Штелинг замер на месте, наблюдая за обоими. Подпустив их еще ближе, Штелинг во все горло крикнул:

- Стой! Ни с места!

Хаук повел солдат в лес.

- Дойдем до холма, там отдохнем, - сказал он и пошел дальше.

"Конечно, можно было бы этого Дальке и раньше наказать. Поводов было достаточно, но, как правильно заметил Брауэр, к солдату, побывавшему на гауптвахте и вернувшемуся в подразделение, всегда проявляется повышенный интерес. А вот осуждение любого проступка в самом коллективе всегда дает положительный результат".

Хаук оглянулся. Солдаты, растянувшись цепочкой, молча шли за ним.

"Интересно, как поведут себя на обсуждении сами солдаты? Брауэр сейчас сидит у Германа". - Хаук раздраженно покачал головой и еще раз оглянулся назад.

Дальке и Шрайер о чем–то тихо перешептывались друг с другом. Остальные безо всякого интереса смотрели на сосны.

"Стараются сосредоточиться", - подумал про них Хаук и, улыбнувшись, сел на пенек.

Солдаты полукругом расселись вокруг него. Хаук не собирался говорить долго. Главное - что скажет Дальке.

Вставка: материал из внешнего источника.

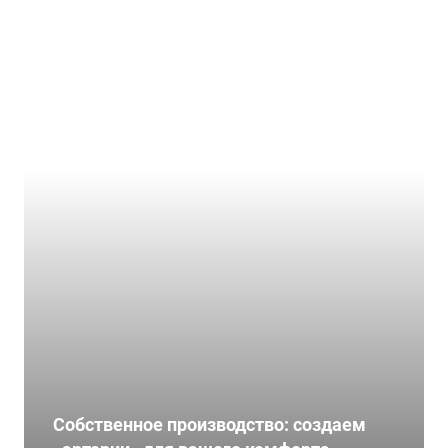
Собственное производство: создаем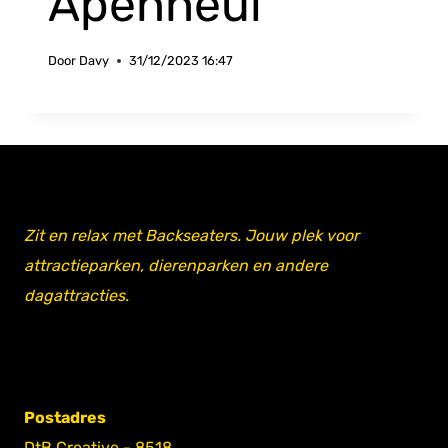
Apenheul
Door
Davy
31/12/2023 16:47
Zit en relax met Backseaters. Jouw plek voor
attractieparken, dierenparken en andere
dagattracties.
Postadres
DtB Creative - 8518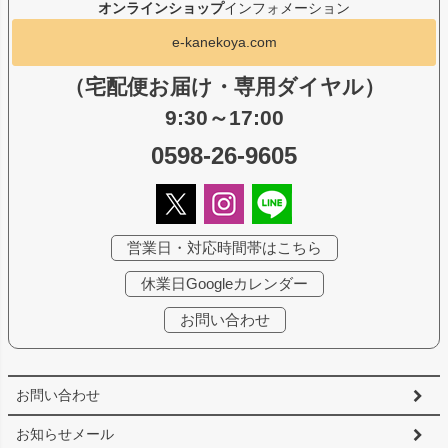
オンラインショップ
インフォメーション
e-kanekoya.com
（宅配便お届け・専用ダイヤル）
9:30～17:00
0598-26-9605
営業日・対応時間帯はこちら
休業日Googleカレンダー
お問い合わせ
お問い合わせ
お知らせメール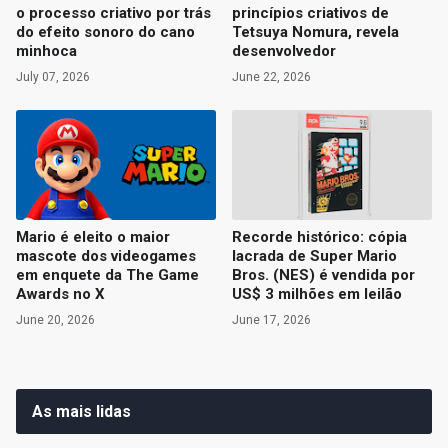
o processo criativo por trás
princípios criativos de
do efeito sonoro do cano
Tetsuya Nomura, revela
minhoca
desenvolvedor
July 07, 2026
June 22, 2026
Mario é eleito o maior
Recorde histórico: cópia
mascote dos videogames
lacrada de Super Mario
em enquete da The Game
Bros. (NES) é vendida por
Awards no X
US$ 3 milhões em leilão
June 20, 2026
June 17, 2026
As mais lidas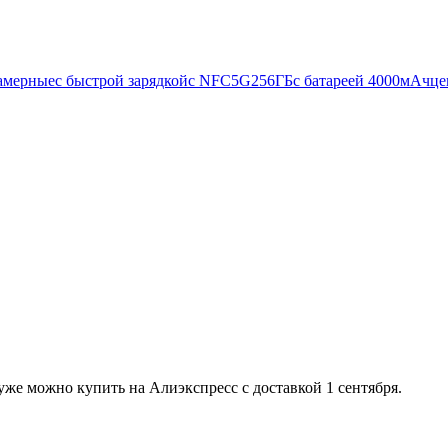
камерные
с быстрой зарядкой
с NFC
5G
256ГБ
с батареей 4000мАч
це
 уже можно купить на Алиэкспресс с доставкой 1 сентября.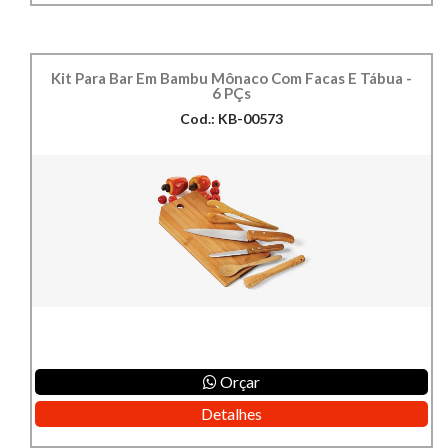
Kit Para Bar Em Bambu Mônaco Com Facas E Tábua -
6 PÇs
Cod.: KB-00573
Orçar
Detalhes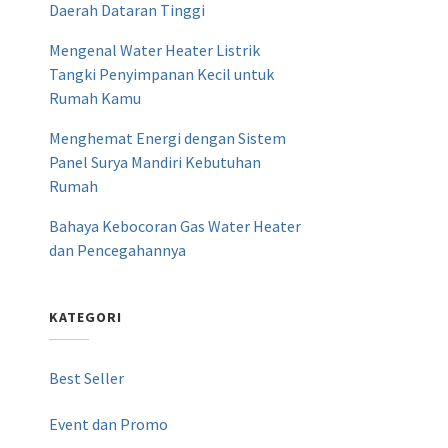
Daerah Dataran Tinggi
Mengenal Water Heater Listrik
Tangki Penyimpanan Kecil untuk
Rumah Kamu
Menghemat Energi dengan Sistem
Panel Surya Mandiri Kebutuhan
Rumah
Bahaya Kebocoran Gas Water Heater
dan Pencegahannya
KATEGORI
Best Seller
Event dan Promo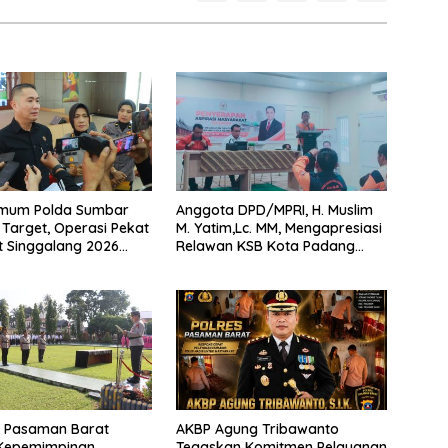
rimum Polda Sumbar
Anggota DPD/MPRI, H. Muslim
Target, Operasi Pekat
M. Yatim,Lc. MM, Mengapresiasi
t Singgalang 2026
Relawan KSB Kota Padang
sil Maksimal
salah satu garda terdepan
dalam Bencana
s Pasaman Barat
AKBP Agung Tribawanto
Kepemimpinan
Tegaskan Komitmen Pelayanan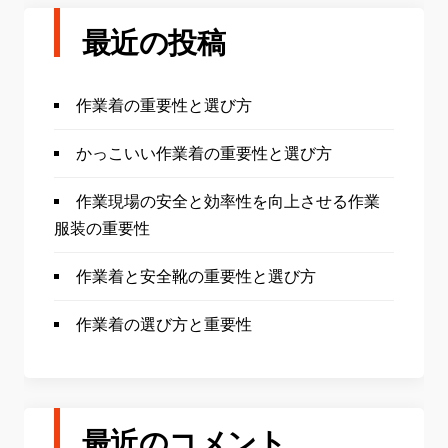
最近の投稿
作業着の重要性と選び方
かっこいい作業着の重要性と選び方
作業現場の安全と効率性を向上させる作業
服装の重要性
作業着と安全靴の重要性と選び方
作業着の選び方と重要性
最近のコメント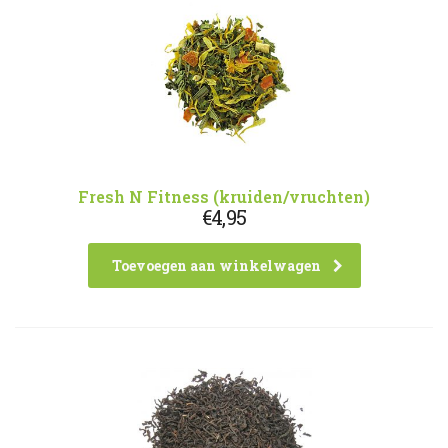
Fresh N Fitness (kruiden/vruchten)
€
4,95
Toevoegen aan winkelwagen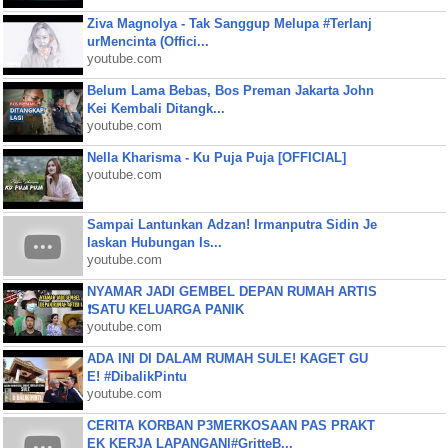
Ziva Magnolya - Tak Sanggup Melupa #Terlanj
urMencinta (Offici...
youtube.com
Belum Lama Bebas, Bos Preman Jakarta John
Kei Kembali Ditangk...
youtube.com
Nella Kharisma - Ku Puja Puja [OFFICIAL]
youtube.com
Sampai Lantunkan Adzan! Irmanputra Sidin Je
laskan Hubungan Is...
youtube.com
NYAMAR JADI GEMBEL DEPAN RUMAH ARTIS
❗SATU KELUARGA PANIK
youtube.com
ADA INI DI DALAM RUMAH SULE! KAGET GU
E! #DibalikPintu
youtube.com
CERITA KORBAN P3MERKOSAAN PAS PRAKT
EK KERJA LAPANGAN|#GritteB...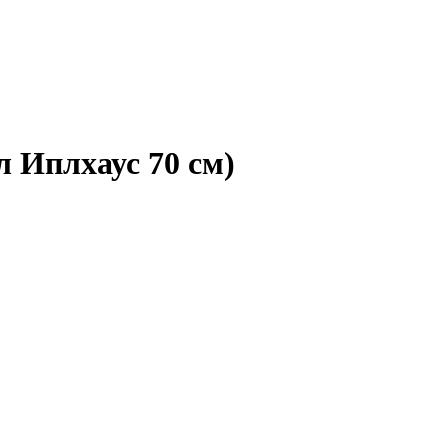
л Иплхаус 70 см)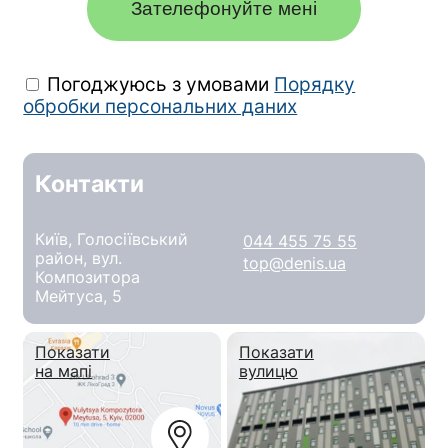
Зателефонуйте мені
Погоджуюсь з умовами
Порядку
обробки персональних даних
Контакти
Київ, Голосіївський
044 455 75 55
район, вул.
top@denis.ua
Композитора
Мейтуса, 5
Показати
Показати
на мапі
вулицю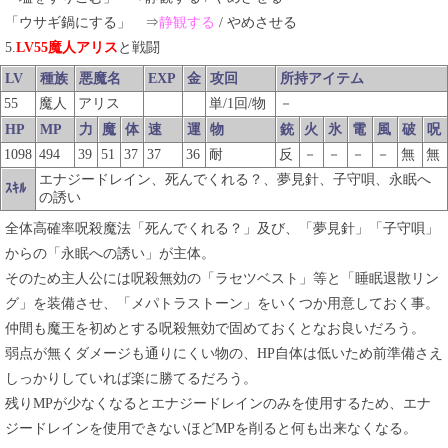
「ウサギ鍋にする」 ⇒
静観する
/ やめさせる
5.
LV55魔人アリス
と戦闘
LV
種族
悪魔名
EXP
金
攻回
所持アイテム
55
魔人
アリス
単/1回/物
－
HP
MP
力
魔
体
速
運
物
銃
火
氷
電
風
破
呪
1098
494
39
51
37
37
36
耐
反
－
－
－
－
無
無
エナジードレイン、死んでくれる？、夢見針、子守唄、永眠へ
ｽｷﾙ
の誘い
全体高確率呪殺魔法「死んでくれる？」及び、「夢見針」「子守唄」
からの「永眠への誘い」が主体。
そのため主人公には呪殺無効の「ラセツベスト」等と「睡眠退散リン
グ」を装備させ、「メパトラストーン」をいくつか用意しておく事。
仲間も魔王を初めとする呪殺無効で固めておくとなお良いだろう。
弱点が無くダメージも通りにくい物の、HP自体は低いため前準備さえ
しっかりしていれば楽に勝てるだろう。
残りMPが少なくなるとエナジードレインのみを使用するため、エナ
ジードレインを使用できないほどMPを削ると何も出来なくなる。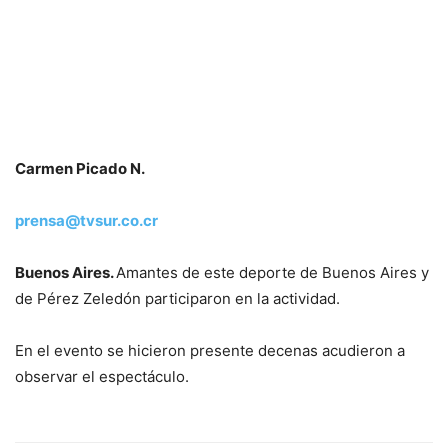
Carmen Picado N.
prensa@tvsur.co.cr
Buenos Aires.
Amantes de este deporte de Buenos Aires y
de Pérez Zeledón participaron en la actividad.
En el evento se hicieron presente decenas acudieron a
observar el espectáculo.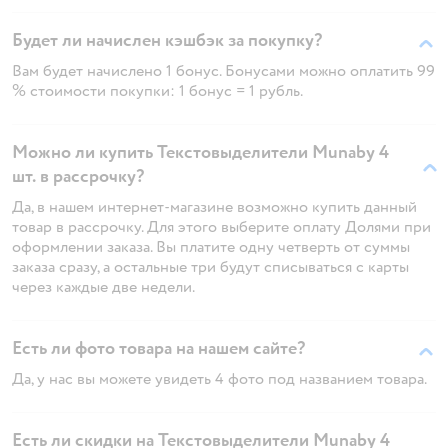
Будет ли начислен кэшбэк за покупку?
Вам будет начислено 1 бонус. Бонусами можно оплатить 99
% стоимости покупки: 1 бонус = 1 рубль.
Можно ли купить Текстовыделители Munaby 4
шт. в рассрочку?
Да, в нашем интернет-магазине возможно купить данный
товар в рассрочку. Для этого выберите оплату Долями при
оформлении заказа. Вы платите одну четверть от суммы
заказа сразу, а остальные три будут списываться с карты
через каждые две недели.
Есть ли фото товара на нашем сайте?
Да, у нас вы можете увидеть 4 фото под названием товара.
Есть ли скидки на Текстовыделители Munaby 4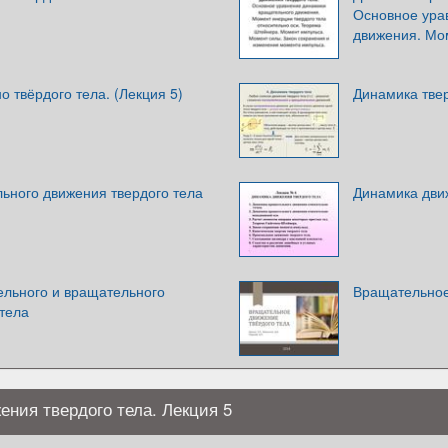
Основное ура
движения. Мо
 твёрдого тела. (Лекция 5)
Динамика тве
ьного движения твердого тела
Динамика дви
ельного и вращательного
Вращательное
тела
ния твердого тела. Лекция 5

Все чувствовали себя как–то неловко и, чтобы скрыть это, чертили веточками на земле затейливые узоры.

Дальке прислонился спиной к сосне и, чуть–чуть ехидно улыбаясь, не спускал взгляда с Хаука.

"Это пока еще дуэль взглядов, - мелькнуло у Хаука. - Если солдаты станут на его сторону, серьезного разговора не получится".

- Товарищи, - начал Хаук, - я не собираюсь долго говорить. Вы и так все хорошо знаете, зачем мы собрались. Скажите нам, товарищ Дальке, почему вы ушли в самовольную отлучку?

- Я этого никогда не делал прежде… - Дальке, казалось, сжался в комок.

- Мало того, что сами ушли, вы еще увели с собой молодого солдата.

- Я его не принуждал.

- Зато уговорил, - заметил Лахман.

Дальке поднял голову и сказал:

- А с тобой, Лахман, я не разговариваю, я отвечаю на вопросы товарища унтер–офицера, понятно?

- Вы ошибаетесь, товарищ Дальке. Сейчас с вами не только я говорю, весь расчет говорит!

- Вон как! - Дальке отломил маленькую веточку и хлопнул ею по сапогу. С ехидной усмешкой он оглядел своих товарищей одного за другим.

Штелинг снял очки и не спеша начал протирать их. Бюргер, не шевелясь, уставился в землю. Гертель дружелюбно смотрел то на Хаука, то на Дальке. Пауль прислушивался к шуму моторов, доносившемуся со стороны автопарка. Шрайер мял пальцами сигарету.

- Не думай, что мы одобряем твою самоволку. Все товарищи ведут себя как полагается, и только ты один подводишь всех нас. Когда же ты возьмешься за ум? Ведь ты же наводчик орудия! А если бы во время твоего отсутствия объявили тревогу, что тогда? - сказал Лахман.

Дальке, даже не пошевелившись, буркнул:

- А ты получше старайся, чтобы поскорее смог заменить меня.

- Товарищи, не шумите попусту! - попытался утихомирить спорящих Шрайер. - Никакой тревоги никто не объявлял, так есть ли повод для спора? Дальке вернулся, он сделает для себя соответствующий вывод, и все…

- А мы здесь вовсе не спорим, товарищ Шрайер. Мы просто не имеем права оставлять такой проступок без внимания. Вот и пусть все товарищи выскажут свое мнение.